I heard the Gay Men’s Chorus of Washington, DC sing “Underneath the Tree” by Kelly Clarkson twice during their Holiday Show. The second wasn’t planned, but it did speak to the chorus’s commitment to spreading joy through music during the holiday season.
The show was going great when, just five songs in, a hauntingly beautiful rendition of “Noel” featuring soloist Cooper Westbrook was interrupted by a rather rude fire alarm, which sent the chorus, myself, and the rest of the audience outside temporarily.
Rather than bemoan the inconvenience, though, the chorus saw an opportunity. In the back parking lot on a chilly night, they reprised the opening number a capella — like a backlot version of Christmas carolers. How they sounded didn’t matter this time. It was a delightful moment — one of many at the Holiday Show.
An annual tradition, the Gay Men’s Chorus Holiday Show this year once again continued its theme of spreading warmth, joy, and love while uniquely celebrating the LGBTQ community.
Those themes were on display in exciting numbers like “Underneath the Tree” or “Sleigh Ride,” the latter of which featured a downright jolly set of tap-dancing reindeer choreographed by Danny Aldous.
Those performances set the tone for an all-around entertaining evening and a great way to ring in the holidays.

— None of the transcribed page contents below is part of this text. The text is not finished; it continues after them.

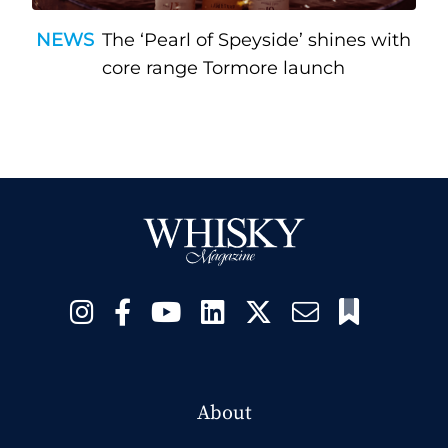
NEWS
The ‘Pearl of Speyside’ shines with
core range Tormore launch
About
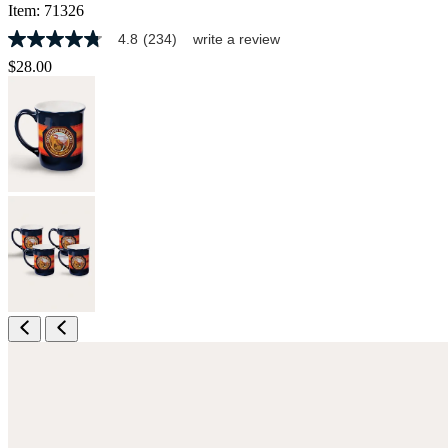
Item:
71326
4.8
(234)
write a review
4.8
out
$28.00
of
5
stars,
average
rating
value.
Read
234
Reviews.
Same
page
link.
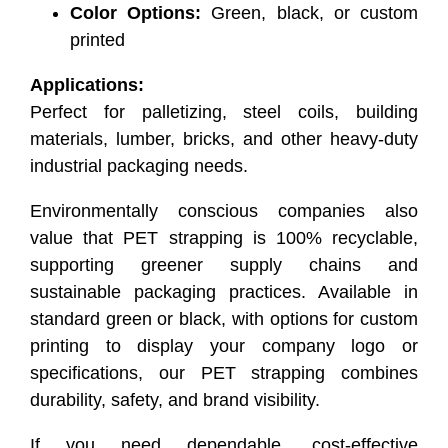
Color Options:
Green, black, or custom
printed
Applications:
Perfect for palletizing, steel coils, building
materials, lumber, bricks, and other heavy-duty
industrial packaging needs.
Environmentally conscious companies also
value that PET strapping is 100% recyclable,
supporting greener supply chains and
sustainable packaging practices. Available in
standard green or black, with options for custom
printing to display your company logo or
specifications, our PET strapping combines
durability, safety, and brand visibility.
If you need dependable, cost-effective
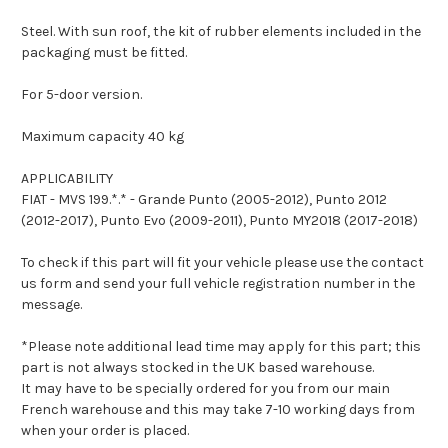
Steel. With sun roof, the kit of rubber elements included in the
packaging must be fitted.
For 5-door version.
Maximum capacity 40 kg
APPLICABILITY
FIAT - MVS 199.*.* - Grande Punto (2005-2012), Punto 2012
(2012-2017), Punto Evo (2009-2011), Punto MY2018 (2017-2018)
To check if this part will fit your vehicle please use the contact
us form and send your full vehicle registration number in the
message.
*Please note additional lead time may apply for this part; this
part is not always stocked in the UK based warehouse.
It may have to be specially ordered for you from our main
French warehouse and this may take 7-10 working days from
when your order is placed.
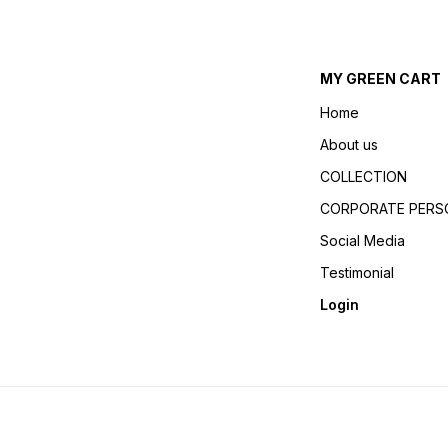
MY GREEN CART
Home
About us
COLLECTION
CORPORATE PERSO
Social Media
Testimonial
Login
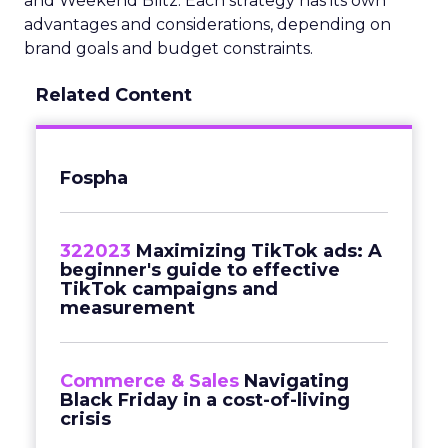
and Weekend Blitz. Each strategy has its own
advantages and considerations, depending on
brand goals and budget constraints.
Related Content
Fospha
322023
Maximizing TikTok ads: A
beginner's guide to effective
TikTok campaigns and
measurement
Commerce & Sales
Navigating
Black Friday in a cost-of-living
crisis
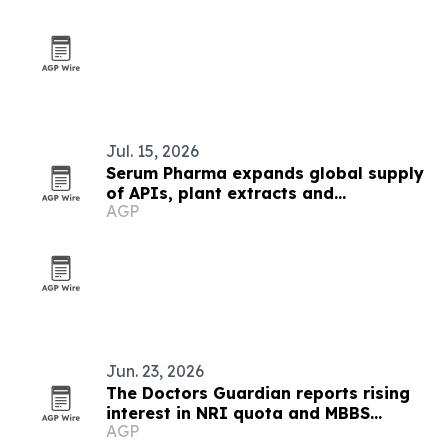
Jul. 15, 2026
Serum Pharma expands global supply
of APIs, plant extracts and
AGP
nutraceutical ingredients
Jun. 23, 2026
The Doctors Guardian reports rising
interest in NRI quota and MBBS
AGP
abroad admissions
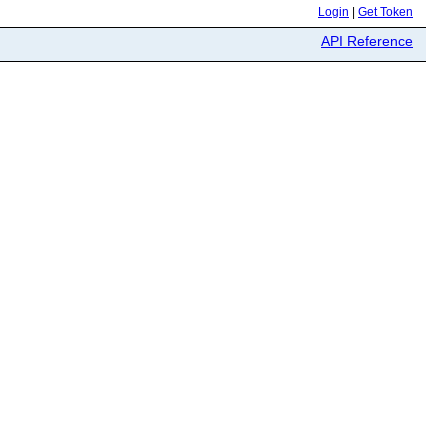
Login
|
Get Token
API Reference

From there, the chorus displayed an impressive variety of styles that showcased the depth of their talent.
Led by Artistic Director and Conductor Dr. Thea Kano, who has helmed the chorus since 2014, the ensemble’s vocal strengths were particularly on display in “God Rest Ye Merry, Gentlefolk” and the aforementioned “Noel” (which Westbrook did get to restart and sounded just as good the second time). Perhaps most haunting, though, was Bilvavi, a beautifully performed song in Hebrew that demonstrated the strength of the ensemble.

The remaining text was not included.